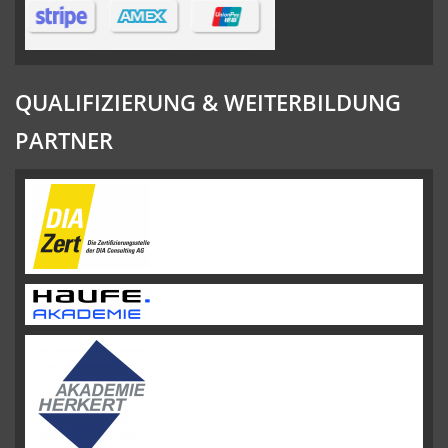
QUALIFIZIERUNG & WEITERBILDUNG
PARTNER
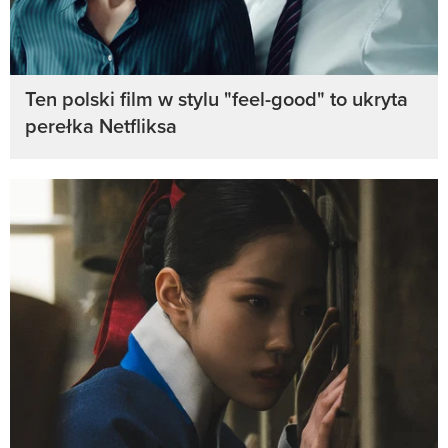
Ten polski film w stylu "feel-good" to ukryta
perełka Netfliksa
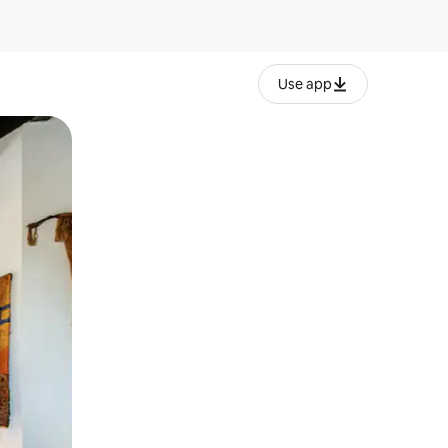
Use app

TASK INSTRUCTIONS: If a record holds a picture, drop the picture and return the rest of it exactly.

EXPECTED ANSWER:
QUALIFIZIERUNG & WEITERBILDUNG
PARTNER
Ten polski film w stylu "feel-good" to ukryta
perełka Netfliksa
Use app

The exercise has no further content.